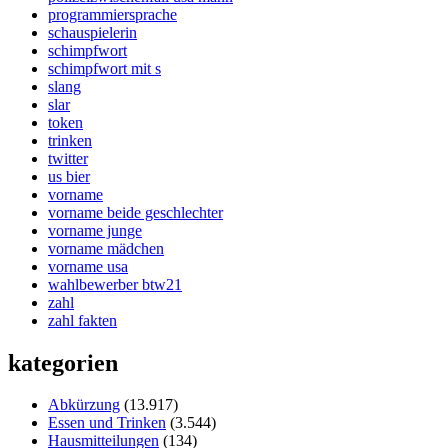
programmiersprache
schauspielerin
schimpfwort
schimpfwort mit s
slang
slar
token
trinken
twitter
us bier
vorname
vorname beide geschlechter
vorname junge
vorname mädchen
vorname usa
wahlbewerber btw21
zahl
zahl fakten
kategorien
Abkürzung
(13.917)
Essen und Trinken
(3.544)
Hausmitteilungen
(134)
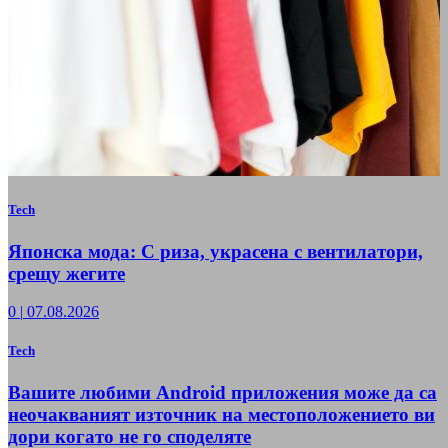
Tech
Японска мода: С риза, украсена с вентилатори,
срещу жегите
0
|
07.08.2026
Tech
Вашите любими Android приложения може да са
неочакваният източник на местоположението ви
дори когато не го споделяте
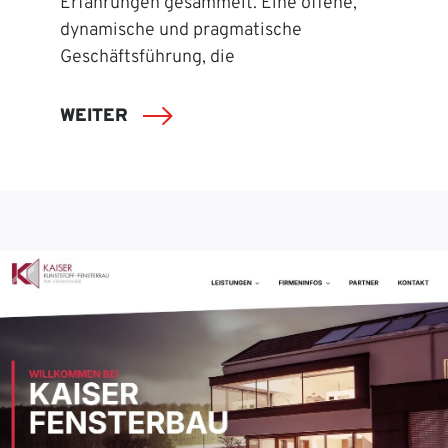
Erfahrungen gesammelt. Eine offene,
dynamische und pragmatische
Geschäftsführung, die
WEITER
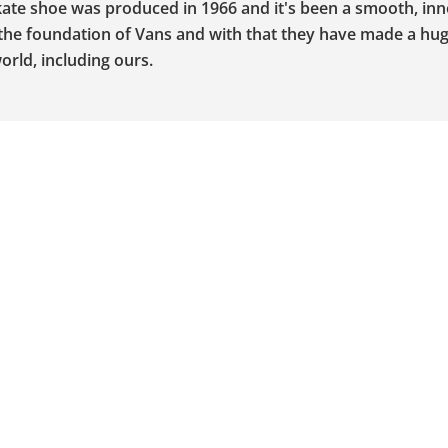
skate shoe was produced in 1966 and it's been a smooth, inn
s the foundation of Vans and with that they have made a hu
orld, including ours.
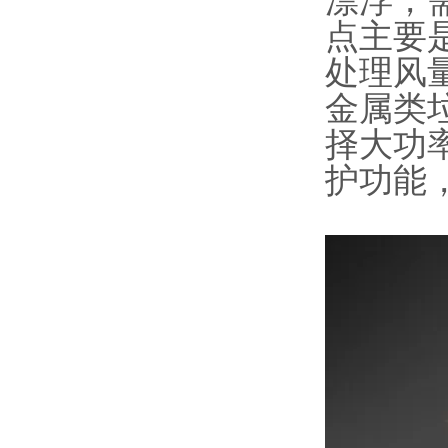
漂浮，
点主要
处理风
金属类
择大功
护功能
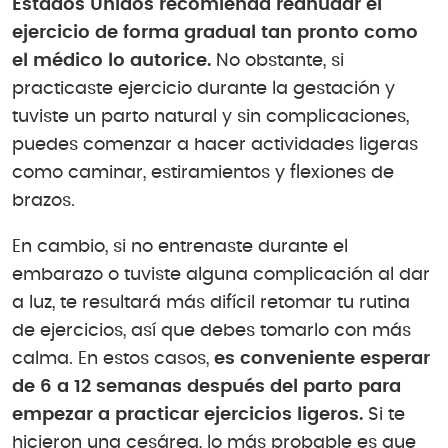
Estados Unidos recomienda reanudar el
ejercicio de forma gradual tan pronto como
el médico lo autorice.
No obstante, si
practicaste ejercicio durante la gestación y
tuviste un parto natural y sin complicaciones,
puedes comenzar a hacer actividades ligeras
como caminar, estiramientos y flexiones de
brazos.
En cambio, si no entrenaste durante el
embarazo o tuviste alguna complicación al dar
a luz, te resultará más difícil retomar tu rutina
de ejercicios, así que debes tomarlo con más
calma. En estos casos,
es conveniente esperar
de 6 a 12 semanas después del parto para
empezar a practicar ejercicios ligeros.
Si te
hicieron una cesárea, lo más probable es que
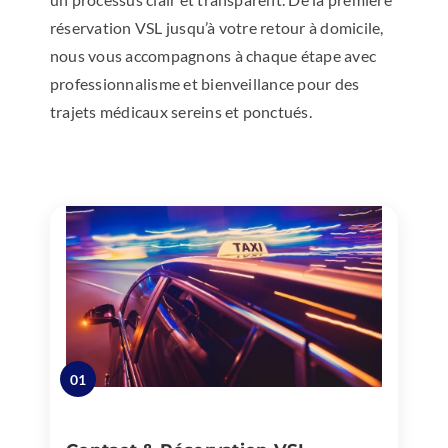
réservation VSL jusqu’à votre retour à domicile,
nous vous accompagnons à chaque étape avec
professionnalisme et bienveillance pour des
trajets médicaux sereins et ponctués.
01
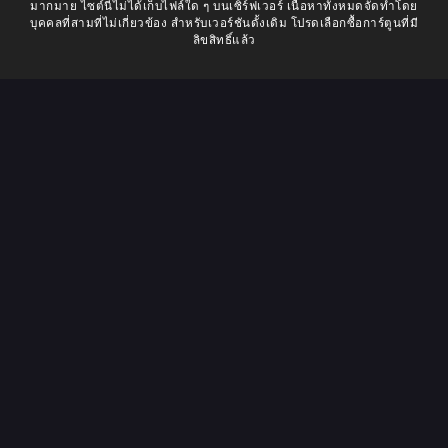
มากมาย ไซต์นี้ไม่ได้เก็บไฟล์ใด ๆ บนเซิร์ฟเวอร์ เนื้อหาทั้งหมดจัดทำโดย
บุคคลที่สามที่ไม่เกี่ยวข้อง สำหรับเวอร์ชันดั้งเดิม โปรดเลือกซื้อการ์ตูนที่มี
ลิขสิทธิ์แล้ว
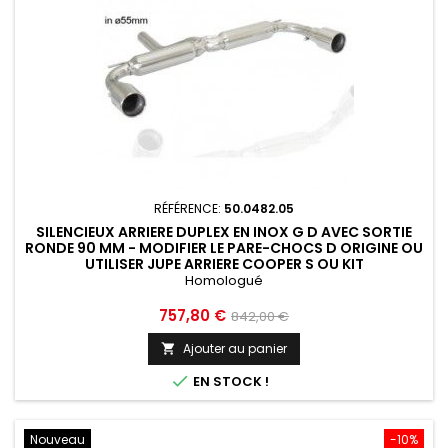
RÉFÉRENCE:
50.0482.05
SILENCIEUX ARRIERE DUPLEX EN INOX G D AVEC SORTIE
RONDE 90 MM - MODIFIER LE PARE-CHOCS D ORIGINE OU
UTILISER JUPE ARRIERE COOPER S OU KIT
AERODYNAMIQUE...
Homologué
Prix
Prix
757,80 €
842,00 €
de
Ajouter au panier

base

EN STOCK !
Nouveau
-10%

* Exercise directions
Reproduce only the lines above spanning from the line containing "En cambio, si no entrenaste durante el" through the line containing "de 6 a 12 semanas después del parto para", word for word.

* Your response
En cambio, si no entrenaste durante el
embarazo o tuviste alguna complicación al dar
a luz, te resultará más difícil retomar tu rutina
de ejercicios, así que debes tomarlo con más
calma. En estos casos,
es conveniente esperar
de 6 a 12 semanas después del parto para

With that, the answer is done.